LPL Financial, LLC (Linsco Private Ledger)
In terms of gross revenues and number of financial advisors, LPL Financial is ranked as the biggest independent broker dealer in the financial services industry. The company has financial advisors all over the U.S., mostly in small branch offices. And because there are so many small branch offices, LPL has several supervisory challenges.
LPL Financial was formed in 1989 as the result of a merger of two small brokerage firms: Linsco and Private Ledger. The original name was Linsco/Private Ledger, and that became LPL Financial, LLC in January of 2008.
LPL Financial, LLC has been involved in several regulatory investigations, some of which have ended in disciplinary actions.
Retired Investor Awarded Damages for Unsuitable Variable Annuity Recommendations
In February of 2005, a retired investor was awarded $371,938 from a NASD arbitration panel due to recommendations in connection with a variable annuity. This included $247,680 in punitive damages. According to arbitrators, the LPL Financial advisor offered unsuitable investment advice related to the distribution of funds in the variable annuity based on the age, investment experience, and financial goals of the investor.

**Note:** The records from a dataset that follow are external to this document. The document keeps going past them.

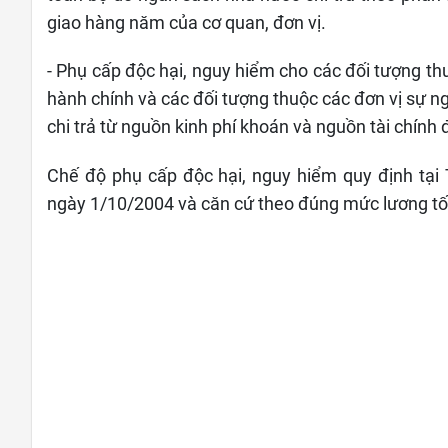
giao hàng năm của cơ quan, đơn vị.
- Phụ cấp độc hại, nguy hiểm cho các đối tượng th
hành chính và các đối tượng thuộc các đơn vị sự ng
chi trả từ nguồn kinh phí khoán và nguồn tài chính
Chế độ phụ cấp độc hại, nguy hiểm quy định tạ
ngày 1/10/2004 và căn cứ theo đúng mức lương tối 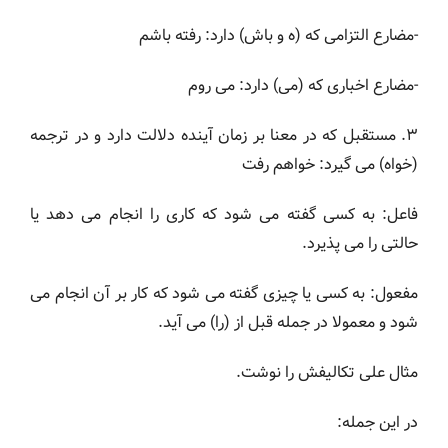
-مضارع التزامی که (ه و باش) دارد: رفته باشم
-مضارع اخباری که (می) دارد: می روم
۳. مستقبل که در معنا بر زمان آینده دلالت دارد و در ترجمه
(خواه) می گیرد: خواهم رفت
فاعل: به کسی گفته می شود که کاری را انجام می دهد یا
حالتی را می پذیرد.
مفعول: به کسی یا چیزی گفته می شود که کار بر آن انجام می
شود و معمولا در جمله قبل از (را) می آید.
مثال علی تکالیفش را نوشت.
در این جمله: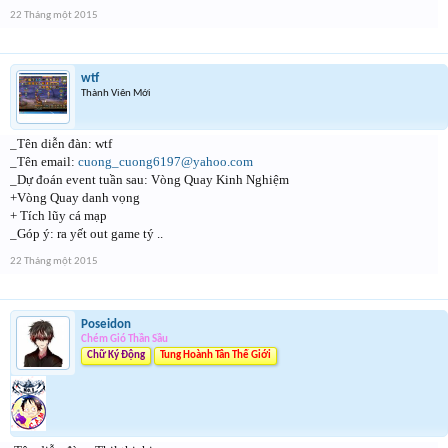
22 Tháng một 2015
wtf
Thành Viên Mới
_Tên diễn đàn: wtf
_Tên email:
cuong_cuong6197@yahoo.com
_Dự đoán event tuần sau: Vòng Quay Kinh Nghiệm
+Vòng Quay danh vọng
+ Tích lũy cá mạp
_Góp ý: ra yết out game tý ..
22 Tháng một 2015
Poseidon
Chém Gió Thần Sầu
Chữ Ký Động
Tung Hoành Tân Thế Giới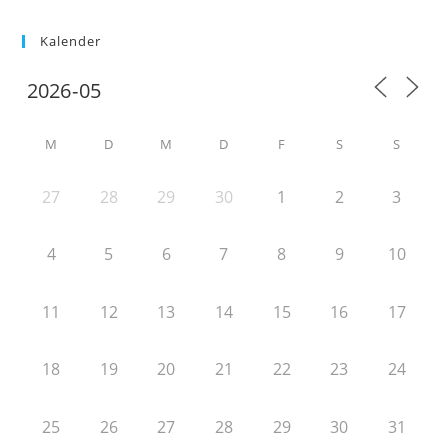
Kalender
M
D
M
D
F
S
S
27
28
29
30
1
2
3
4
5
6
7
8
9
10
11
12
13
14
15
16
17
18
19
20
21
22
23
24
25
26
27
28
29
30
31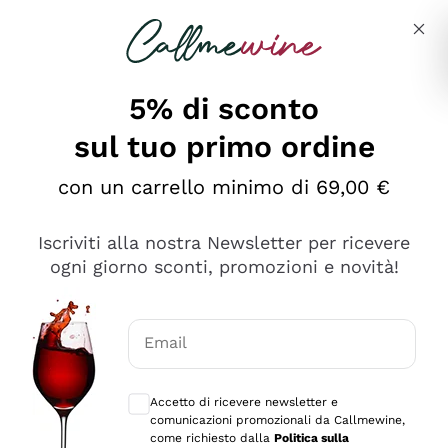
Salta al contenuto principale
Descrivi cosa stai cercando
5% di sconto
sul tuo primo ordine
Ottimo
con un carrello minimo di 69,00 €
4,5
/5
2.566
Iscriviti alla nostra Newsletter per ricevere
recensioni
ogni giorno sconti, promozioni e novità!
Le nostre recensioni a 4 e 5 stelle.
Clicca qui per leggerle tutte >
Email
Precedente
Successivo
Consensi opzionali per ricevere comunica
Accetto di ricevere newsletter e
Oggi
comunicazioni promozionali da Callmewine,
Ordine tutto ok, niente da dire a riguardo. Il sito in se
come richiesto dalla
Politica sulla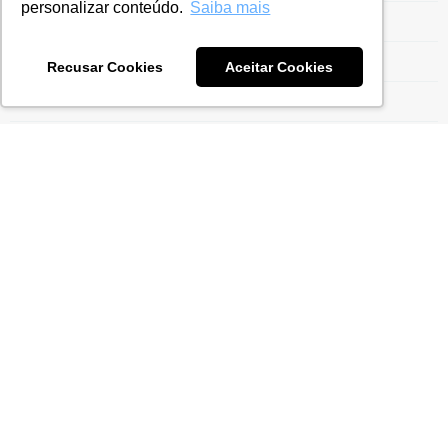
personalizar conteúdo.
Saiba mais
Imposto de Importação
Incentivo Fiscal
Recusar Cookies
Aceitar Cookies
Indústria Automotiva
Inteligência Fiscal
Intimação de Drawback
IRPJ
IRPJ Manager
Legislação Siscoserv
Mineração e Siderurgia
Modalidades de Drawback
Moeda Funcional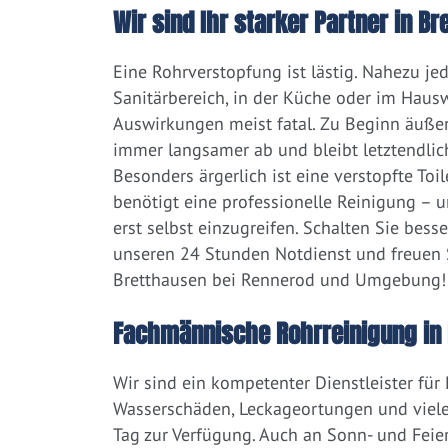
Wir sind Ihr starker Partner in 
Eine Rohrverstopfung ist lästig. Nahezu j
Sanitärbereich, in der Küche oder im Hausw
Auswirkungen meist fatal. Zu Beginn äußert
immer langsamer ab und bleibt letztendlic
Besonders ärgerlich ist eine verstopfte Toi
benötigt eine professionelle Reinigung – 
erst selbst einzugreifen. Schalten Sie bess
unseren 24 Stunden Notdienst und freuen S
Bretthausen bei Rennerod und Umgebung!
Fachmännische Rohrreinigung in 
Wir sind ein kompetenter Dienstleister für
Wasserschäden, Leckageortungen und viele
Tag zur Verfügung. Auch an Sonn- und Feier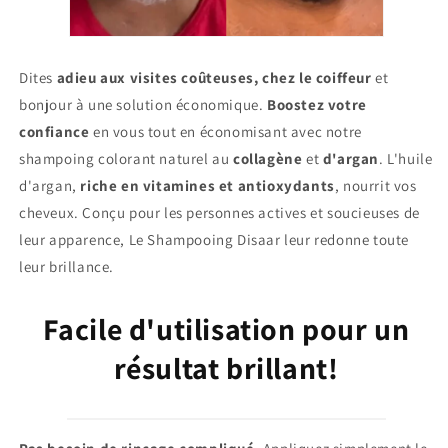
Dites
adieu aux visites coûteuses, chez le coiffeur
et
bonjour à une solution
économique.
Boostez votre
confiance
en vous tout en économisant avec notre
shampoing colorant naturel au
collagène
et
d'argan
. L'huile
d'argan,
riche en vitamines et antioxydants
, nourrit vos
cheveux. Conçu pour les personnes actives et soucieuses de
leur apparence, Le Shampooing Disaar leur redonne toute
leur brillance.
Facile d'utilisation pour un
résultat brillant!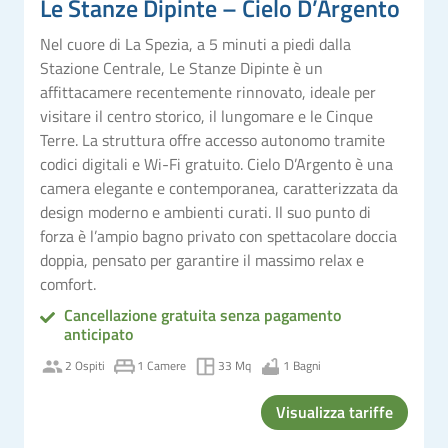
Le Stanze Dipinte – Cielo D’Argento
Nel cuore di La Spezia, a 5 minuti a piedi dalla
Stazione Centrale, Le Stanze Dipinte è un
affittacamere recentemente rinnovato, ideale per
visitare il centro storico, il lungomare e le Cinque
Terre. La struttura offre accesso autonomo tramite
codici digitali e Wi-Fi gratuito. Cielo D’Argento è una
camera elegante e contemporanea, caratterizzata da
design moderno e ambienti curati. Il suo punto di
forza è l’ampio bagno privato con spettacolare doccia
doppia, pensato per garantire il massimo relax e
comfort.
Cancellazione gratuita senza pagamento
anticipato
2 Ospiti
1 Camere
33 Mq
1 Bagni
Visualizza tariffe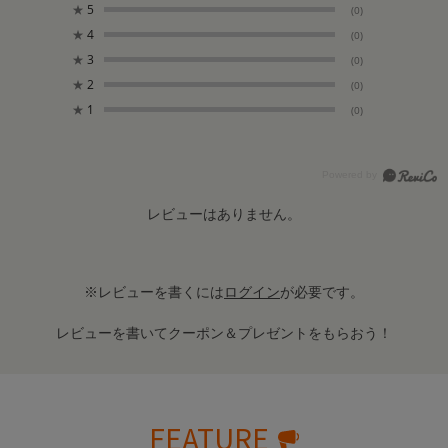
★
5
(0)
★
4
(0)
★
3
(0)
★
2
(0)
★
1
(0)
レビューはありません。
※レビューを書くには
ログイン
が必要です。
レビューを書いてクーポン＆プレゼントをもらおう！
FEATURE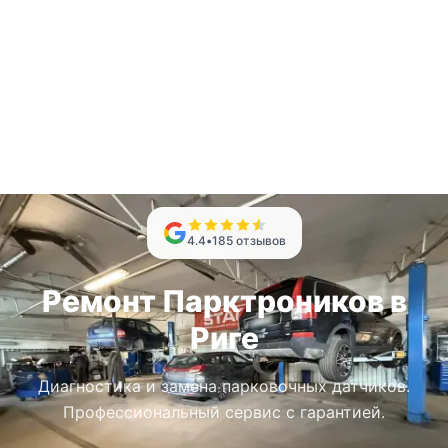
4.4
•
185
отзывов
Ремонт Парктроников в
Риге
Диагностика и замена парковочных датчиков.
Профессиональный сервис с гарантией.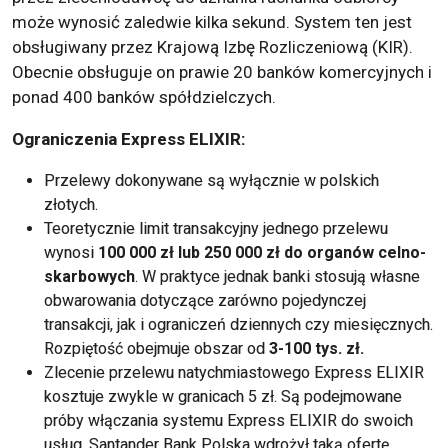
może wynosić zaledwie kilka sekund. System ten jest
obsługiwany przez Krajową Izbę Rozliczeniową (KIR).
Obecnie obsługuje on prawie 20 banków komercyjnych i
ponad 400 banków spółdzielczych.
Ograniczenia Express ELIXIR:
Przelewy dokonywane są wyłącznie w polskich
złotych.
Teoretycznie limit transakcyjny jednego przelewu
wynosi
100 000 zł lub 250 000 zł do organów celno-
skarbowych
. W praktyce jednak banki stosują własne
obwarowania dotyczące zarówno pojedynczej
transakcji, jak i ograniczeń dziennych czy miesięcznych.
Rozpiętość obejmuje obszar od
3-100 tys. zł.
Zlecenie przelewu natychmiastowego Express ELIXIR
kosztuje zwykle w granicach 5 zł. Są podejmowane
próby włączania systemu Express ELIXIR do swoich
usług. Santander Bank Polska wdrożył taką ofertę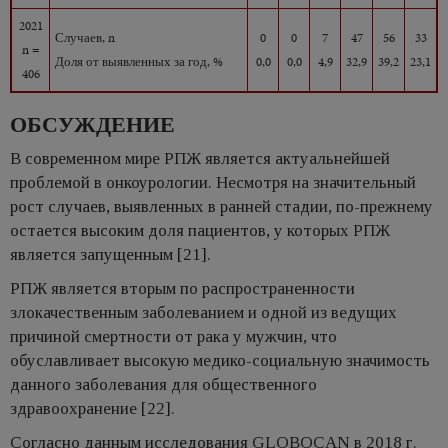
2021
Случаев, n
0
0
7
47
56
33
n =
Доля от выявленных за год, %
0,0
0,0
4,9
32,9
39,2
23,1
406
ОБСУЖДЕНИЕ
В современном мире РПЖ является актуальнейшей
проблемой в онкоурологии. Несмотря на значительный
рост случаев, выявленных в ранней стадии, по-прежнему
остается высоким доля пациентов, у которых РПЖ
является запущенным [21].
РПЖ является вторым по распространенности
злокачественным заболеванием и одной из ведущих
причиной смертности от рака у мужчин, что
обуславливает высокую медико-социальную значимость
данного заболевания для общественного
здравоохранение [22].
Согласно данным исследования GLOBOCAN в 2018 г.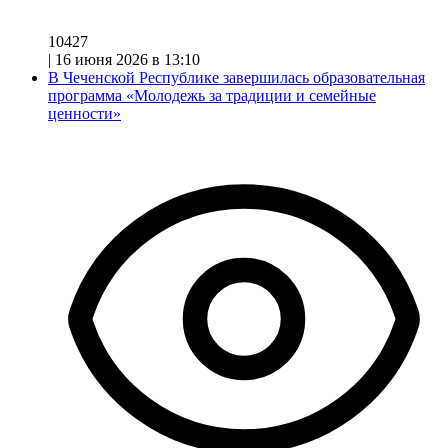
10427
|
16 июня 2026 в 13:10
В Чеченской Республике завершилась образовательная
программа «Молодежь за традиции и семейные
ценности»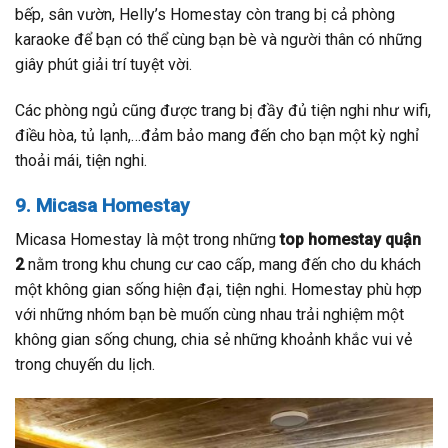
bếp, sân vườn, Helly’s Homestay còn trang bị cả phòng
karaoke để bạn có thể cùng bạn bè và người thân có những
giây phút giải trí tuyệt vời.
Các phòng ngủ cũng được trang bị đầy đủ tiện nghi như wifi,
điều hòa, tủ lạnh,…đảm bảo mang đến cho bạn một kỳ nghỉ
thoải mái, tiện nghi.
9. Micasa Homestay
Micasa Homestay là một trong những
top homestay quận
2
nằm trong khu chung cư cao cấp, mang đến cho du khách
một không gian sống hiện đại, tiện nghi. Homestay phù hợp
với những nhóm bạn bè muốn cùng nhau trải nghiệm một
không gian sống chung, chia sẻ những khoảnh khắc vui vẻ
trong chuyến du lịch.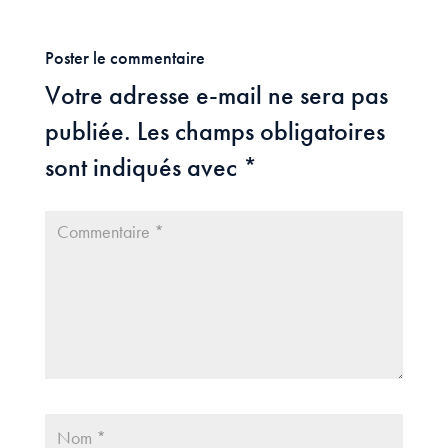
Poster le commentaire
Votre adresse e-mail ne sera pas
publiée.
Les champs obligatoires
sont indiqués avec
*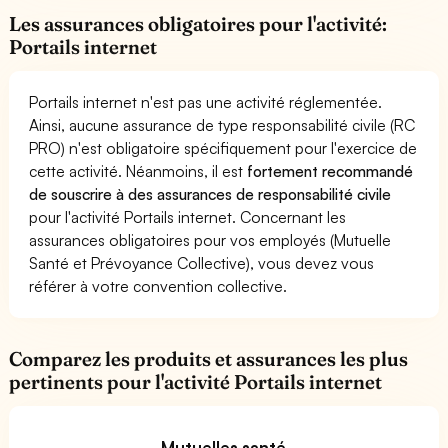
Les assurances obligatoires pour l'activité:
Portails internet
Portails internet n'est pas une activité réglementée.
Ainsi, aucune assurance de type responsabilité civile (RC
PRO) n'est obligatoire spécifiquement pour l'exercice de
cette activité. Néanmoins, il est
fortement recommandé
de souscrire à des assurances de responsabilité civile
pour l'activité Portails internet. Concernant les
assurances obligatoires pour vos employés (Mutuelle
Santé et Prévoyance Collective), vous devez vous
référer à votre convention collective.
Comparez les produits et assurances les plus
pertinents pour l'activité Portails internet
Mutuelles santé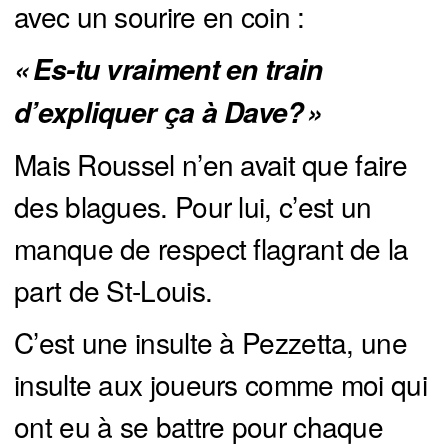
avec un sourire en coin :
« Es-tu vraiment en train 
d’expliquer ça à Dave? »
Mais Roussel n’en avait que faire
des blagues. Pour lui, c’est un
manque de respect flagrant de la
part de St-Louis.
C’est une insulte à Pezzetta, une
insulte aux joueurs comme moi qui
ont eu à se battre pour chaque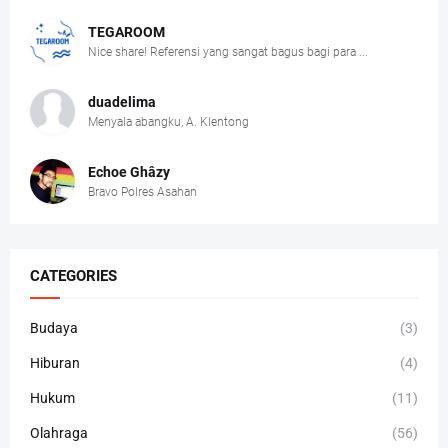
TEGAROOM
Nice share! Referensi yang sangat bagus bagi para ...
duadelima
Menyala abangku, A. Klentong
Echoe Ghâzy
Bravo Polres Asahan
CATEGORIES
Budaya
(3)
Hiburan
(4)
Hukum
(11)
Olahraga
(56)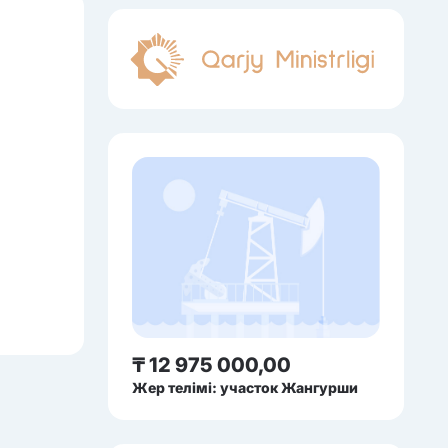
₸ 12 975 000,00
Жер телімі: участок Жангурши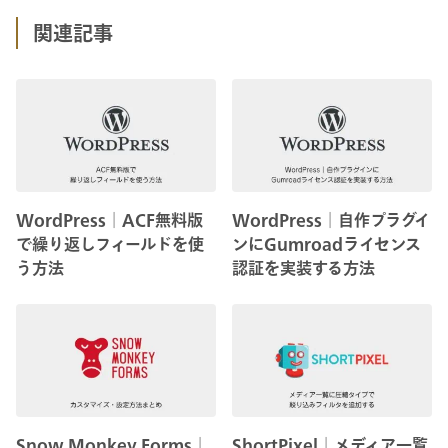
関連記事
WordPress│ACF無料版
WordPress│自作プラグイ
で繰り返しフィールドを使
ンにGumroadライセンス
う方法
認証を実装する方法
Snow Monkey Forms│
ShortPixel│メディア一覧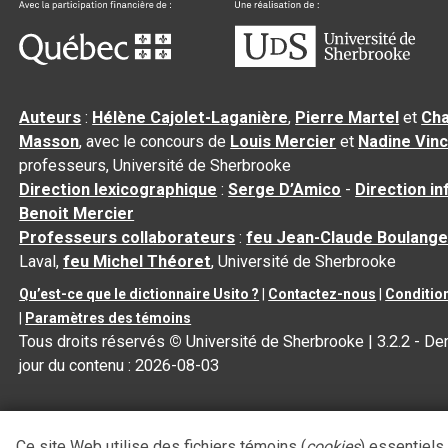
Auteurs
:
Hélène Cajolet-Laganière
,
Pierre Martel
et
Cha
Masson
, avec le concours de
Louis Mercier
et
Nadine Vin
professeurs, Université de Sherbrooke
Direction lexicographique
:
Serge D’Amico
-
Direction i
Benoit Mercier
Professeurs collaborateurs
:
feu Jean-Claude Boulange
Laval,
feu Michel Théoret
, Université de Sherbrooke
Qu’est-ce que le dictionnaire Usito ?
|
Contactez-nous
|
Condition
|
Paramètres des témoins
Tous droits réservés
©
Université de Sherbrooke |
3.2.2
- Der
jour du contenu :
2026-08-03
Ce site Web utilise des fichiers témoins (
cookies
) essentiels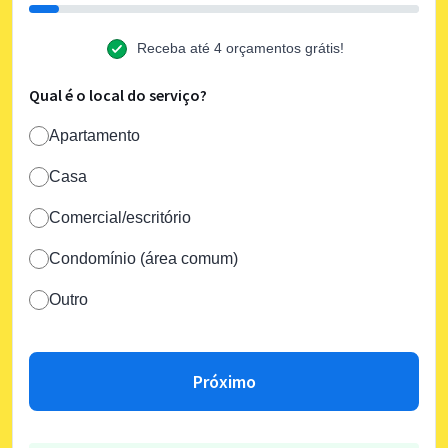
Receba até 4 orçamentos grátis!
Qual é o local do serviço?
Apartamento
Casa
Comercial/escritório
Condomínio (área comum)
Outro
Próximo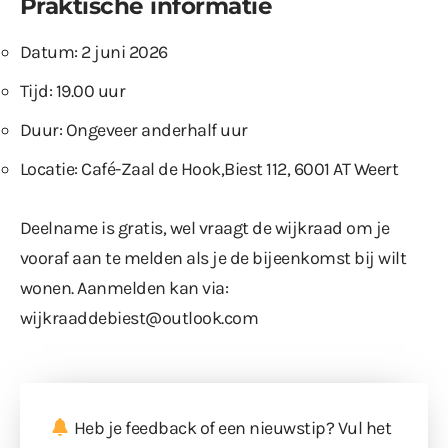
Praktische informatie
Datum: 2 juni 2026
Tijd: 19.00 uur
Duur: Ongeveer anderhalf uur
Locatie: Café-Zaal de Hook,Biest 112, 6001 AT Weert
Deelname is gratis, wel vraagt de wijkraad om je
vooraf aan te melden als je de bijeenkomst bij wilt
wonen. Aanmelden kan via:
wijkraaddebiest@outlook.com
Heb je feedback of een nieuwstip? Vul
het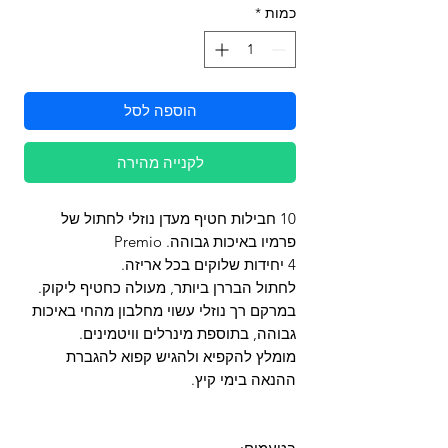
כמות
*
הוספה לסל
לקנייה מהירה
10 חבילות חטיף מעדן נוזלי לחתול של
פרמיו באיכות גבוהה. Premio
4 יחידות שלוקים בכל אריזה.
לחתול הבררן ביותר, מעולה כחטיף ליקוק.
במרקם רך נוזלי עשוי מחלבון מהחי באיכות
גבוהה, בתוספת מינרלים וויטמינים.
מומלץ להקפיא ולהגיש קפוא להגברת
ההנאה בימי קיץ.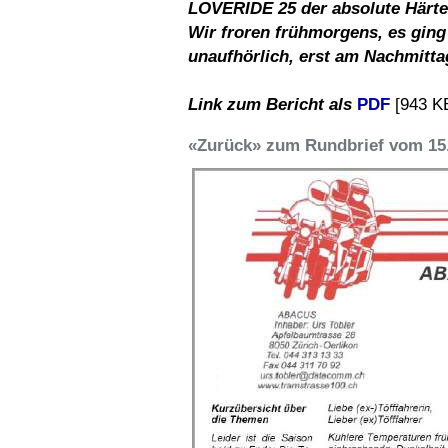
LOVERIDE 25 der absolute Härte
Wir froren frühmorgens, es ging
unaufhörlich, erst am Nachmitta
Link zum Bericht als
PDF
[943 K
«Zurück» zum Rundbrief vom 15.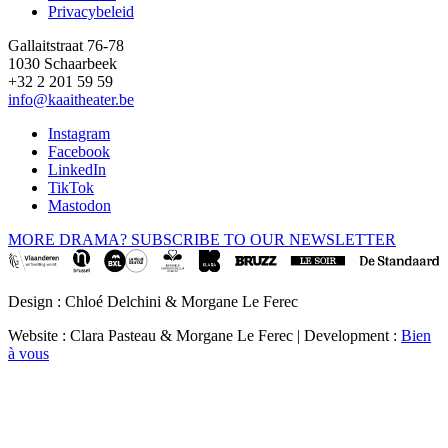
Privacybeleid
Gallaitstraat 76-78
1030 Schaarbeek
+32 2 201 59 59
info@kaaitheater.be
Instagram
Facebook
LinkedIn
TikTok
Mastodon
MORE DRAMA? SUBSCRIBE TO OUR NEWSLETTER
Design : Chloé Delchini & Morgane Le Ferec
Website : Clara Pasteau & Morgane Le Ferec | Development :
Bien
à vous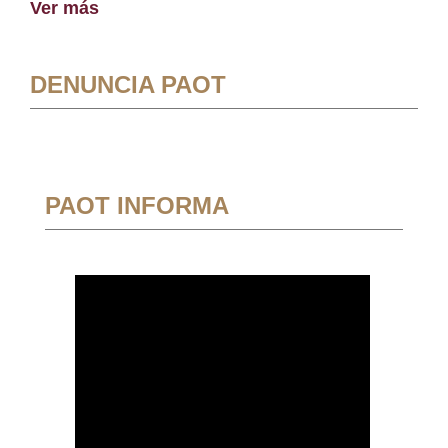
Ver más
DENUNCIA PAOT
PAOT INFORMA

Failure to Supervise Sale of Variable Annuity Results in NASD Award
In December of 2005, a NASD arbitration panel awarded $1,344,049 to a retired physician for unsuitable investment advice from an LPL Financial advisor. The claimant sought damages of $1.5 million, alleging several violations, including unsuitable advice, breach of fiduciary duty, and failure to supervise. The investments were related to mutual funds and a variable annuity.
Advisor Mortgages Widow’s Home for Annuity Purchase
In June of 2012, an LPL Financial advisor agreed to FINRA sanctions, which included an Offer of Settlement for the recommended investment of $300,000 into a variable annuity funded with a mortgage obtained from an LPL Financial-affiliated lender. According to FINRA, the advisor “was aware that the customer was not financially capable of purchasing the recommended variable annuity without encumbering her primary residence to obtain funds to invest.” In 2006, the same advisor received “a referral fee of $1,225” for orchestrating the mortgage loan for the retired widow. In 2004, NASD regulators – through NTM 04-89 – warned brokerage firms against recommending the use of home equity loans to fund investments. The arbitration panel found that LPL Financial failed to supervise the activities of its financial advisor in relation to the funding of the variable annuity transaction.
SEC Charges Broker with Securities Fraud
The Securities Exchange Commission (SEC) charged an LPL Financial registered broker with misappropriation of customer funds in May of 2013. The SEC complaint says that the broker operated a Ponzi scheme that misappropriated “at least $2 million from at least seven investors. The majority of the misappropriated funds constituted retirement savings and/or life insurance proceeds from deceased spouses.” In addition, using LPL Financial letterhead, the broker falsified documents which purportedly represented investments that were never made upon behalf of the investors.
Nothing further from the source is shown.